◆ REQUIREMENT: Where in the entries below does "each" appear? Copy every line that has it.

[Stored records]
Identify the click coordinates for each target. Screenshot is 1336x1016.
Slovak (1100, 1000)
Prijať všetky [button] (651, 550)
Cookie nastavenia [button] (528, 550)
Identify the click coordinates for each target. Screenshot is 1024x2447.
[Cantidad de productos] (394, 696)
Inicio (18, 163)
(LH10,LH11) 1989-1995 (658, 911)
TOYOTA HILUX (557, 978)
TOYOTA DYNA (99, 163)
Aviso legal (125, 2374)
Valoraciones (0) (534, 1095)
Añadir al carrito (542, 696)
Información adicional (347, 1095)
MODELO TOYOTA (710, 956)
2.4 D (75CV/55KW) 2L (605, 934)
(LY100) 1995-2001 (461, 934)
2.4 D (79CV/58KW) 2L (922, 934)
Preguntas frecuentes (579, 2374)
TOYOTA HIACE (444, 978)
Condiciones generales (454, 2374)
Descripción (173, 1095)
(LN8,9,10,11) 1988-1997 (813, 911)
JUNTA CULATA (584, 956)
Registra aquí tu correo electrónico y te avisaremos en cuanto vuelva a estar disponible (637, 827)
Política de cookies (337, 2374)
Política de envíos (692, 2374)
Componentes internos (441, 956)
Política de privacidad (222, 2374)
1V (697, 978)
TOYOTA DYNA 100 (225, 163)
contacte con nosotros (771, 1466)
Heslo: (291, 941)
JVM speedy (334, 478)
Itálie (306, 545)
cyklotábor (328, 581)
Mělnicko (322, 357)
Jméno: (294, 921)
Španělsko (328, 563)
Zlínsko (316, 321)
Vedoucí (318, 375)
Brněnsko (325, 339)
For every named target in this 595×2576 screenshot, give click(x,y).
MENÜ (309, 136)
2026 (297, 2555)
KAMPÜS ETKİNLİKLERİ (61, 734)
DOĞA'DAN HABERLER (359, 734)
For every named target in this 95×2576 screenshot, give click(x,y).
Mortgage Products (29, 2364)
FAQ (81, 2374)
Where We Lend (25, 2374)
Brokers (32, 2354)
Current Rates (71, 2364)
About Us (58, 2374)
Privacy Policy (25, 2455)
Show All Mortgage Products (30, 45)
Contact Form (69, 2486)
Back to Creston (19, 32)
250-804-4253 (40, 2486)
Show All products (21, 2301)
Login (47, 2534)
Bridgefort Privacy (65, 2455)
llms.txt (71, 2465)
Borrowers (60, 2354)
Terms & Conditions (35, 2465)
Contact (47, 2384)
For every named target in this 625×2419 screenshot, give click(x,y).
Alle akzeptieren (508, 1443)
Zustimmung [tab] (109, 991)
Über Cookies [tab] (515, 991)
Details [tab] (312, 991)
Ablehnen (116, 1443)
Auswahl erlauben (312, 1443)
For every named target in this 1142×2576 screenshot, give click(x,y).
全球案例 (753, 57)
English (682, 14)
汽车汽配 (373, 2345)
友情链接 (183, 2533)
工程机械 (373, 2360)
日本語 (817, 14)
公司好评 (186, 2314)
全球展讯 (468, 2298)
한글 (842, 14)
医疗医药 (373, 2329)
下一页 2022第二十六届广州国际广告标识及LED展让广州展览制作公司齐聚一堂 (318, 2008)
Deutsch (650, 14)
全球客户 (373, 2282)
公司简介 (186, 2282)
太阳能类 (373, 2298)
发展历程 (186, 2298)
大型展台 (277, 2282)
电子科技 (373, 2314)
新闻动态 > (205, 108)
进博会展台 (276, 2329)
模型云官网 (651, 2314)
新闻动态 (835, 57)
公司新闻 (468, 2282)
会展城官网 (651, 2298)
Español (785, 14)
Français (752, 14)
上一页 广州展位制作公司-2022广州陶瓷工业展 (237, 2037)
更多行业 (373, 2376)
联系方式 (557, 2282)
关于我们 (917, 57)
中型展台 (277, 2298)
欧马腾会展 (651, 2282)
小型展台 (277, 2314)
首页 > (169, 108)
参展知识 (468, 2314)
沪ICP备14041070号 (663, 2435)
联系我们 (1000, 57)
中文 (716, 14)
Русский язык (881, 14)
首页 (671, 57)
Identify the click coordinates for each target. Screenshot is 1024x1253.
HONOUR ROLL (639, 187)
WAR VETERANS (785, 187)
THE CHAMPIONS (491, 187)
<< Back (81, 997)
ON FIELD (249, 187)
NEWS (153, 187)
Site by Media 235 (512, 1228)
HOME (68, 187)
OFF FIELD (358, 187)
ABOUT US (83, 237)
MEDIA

◆ REPLY:
Identify the click coordinates for each target. Screenshot is 1336x1016.
Identify the click coordinates for each target. Screenshot is 1024x2447.
Identify the click coordinates for each target. Screenshot is 1024x1253.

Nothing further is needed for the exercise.